2. Руссо и нехлюдовщина

  
   В 1847 году, не сдав даже экзаменов на третий курс, Л.Н. Толстой, побуждаемый между прочим тем обстоятельством, что старшие братья, окончив курс, уехали из Казани, вышел из университета, так мало ему приглянувшегося, и отправился в Ясную Поляну, где прожил почти безвыездно до 1851 года. "Утро помещика" дает нам лучшую характеристику его тогдашней жизни, как "Детство", "Отрочество" и "Юность" верно отражают в себе его жизнь до этого времени. "Я выхожу из университета, - пишет граф Толстой, - чтоб посвятить себя жизни в деревне, потому что чувствую, что рожден для нее. Главное зло заключается в самом бедственном, жалком положении мужиков, и зло такое, которое можно исправить только трудом и терпением. Не моя ли священная и прямая обязанность заботиться о счастье этих семисот человек, за которых я должен буду отвечать Богу?
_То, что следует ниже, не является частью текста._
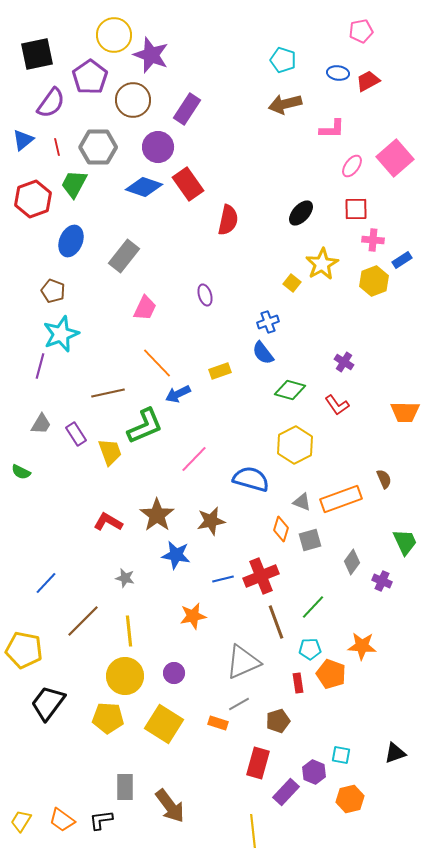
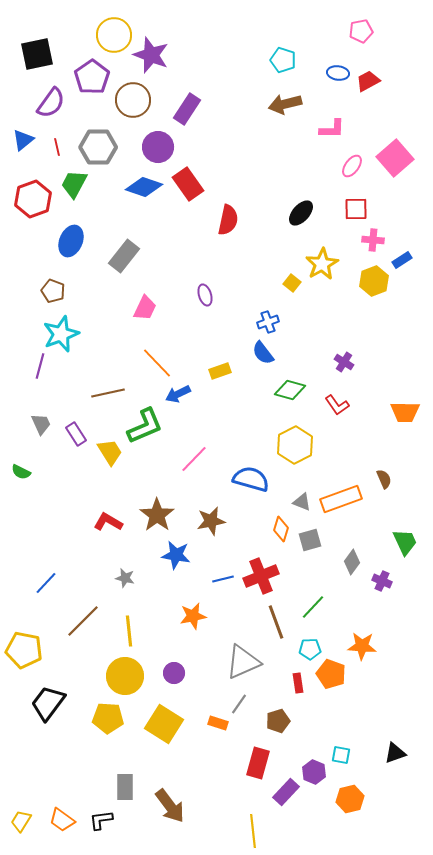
purple pentagon at (90, 77): moved 2 px right
gray trapezoid at (41, 424): rotated 55 degrees counterclockwise
yellow trapezoid at (110, 452): rotated 12 degrees counterclockwise
gray line at (239, 704): rotated 25 degrees counterclockwise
Не грех ли покидать их на произвол грубых старост и управляющих из-за планов наслаждения и честолюбия? И зачем искать в другой сфере случаев быть полезным и делать добро, когда мне открывается блестящая и ближайшая обязанность. Я пошел по совершенно особенной дороге, но которая хороша и, я чувствую, приведет меня к счастью".
   В подчеркнутых мною словах и выражениях читатель не может не заметить чего-то совершенно нового и даже внезапного. Ведь раньше о том, чтобы посвятить себя жизни в деревне, о жалком положении мужиков, о священной обязанности заботиться о счастье семисот человек не было и помину. Наоборот даже... Но на подобные внезапные и резкие перемены в настроении нам придется еще много раз натолкнуться в биографии Толстого.
   Мы видели, что граф Л.Н. Толстой родился, вырос и провел свою юность в крепостнической обстановке. Девяти-десятилетним мальчиком он владел уже сотнями душ и почти половину жизни своей прожил на счет яснополянских мужиков, которые поили и кормили его и позволяли беспрепятственно переходить из одной фазы развития в другую, питать веру, страдать сомнениями, стремиться к совершенствованию и увлекаться идеалом светского молодого человека. Крестьянским трудом вспоен и вскормлен великий художественный талант земли русской, слава и гордость нашей литературы и нашего народа.
   Говорю все это я без малейшей тени упрека кому и чему бы то ни было, так как кто же может быть повинен в первородном грехе русской общественной жизни. Я просто указываю на факт, пропустить который не имею ни права, ни возможности, и притом факт огромной важности. Ведь владение семистами душ и позволило развиться беспрепятственно художественному дарованию графа Толстого, позволило ему без всякой торопливости переписать семь раз "Войну и мир" - эту грандиозную эпопею русской народной жизни, нашу "Илиаду", все еще неоцененную и непонятую именно потому, что она слишком громадна. Право, если уж о том зашла речь, мне кажется порою, что еще 20-30 лет такой же мелкой разбросанной литературной работы, которая совершается теперь на наших глазах,- и мы будем смотреть на "Войну и мир" с таким же чувством почтительного удивления, с каким греки исторической эпохи смотрели на грандиозные постройки пеласгов и Львиные ворота, остатки стен, приписывая их титанам и сторуким гигантам. Благодаря даровому крепостному труду, русская литература за каких-нибудь полстолетия стала классической, и ничего подобного ее быстрым успехам в период между созданием "Руслана и Людмилы" и "Анной Карениной" мы не видим даже на Западе.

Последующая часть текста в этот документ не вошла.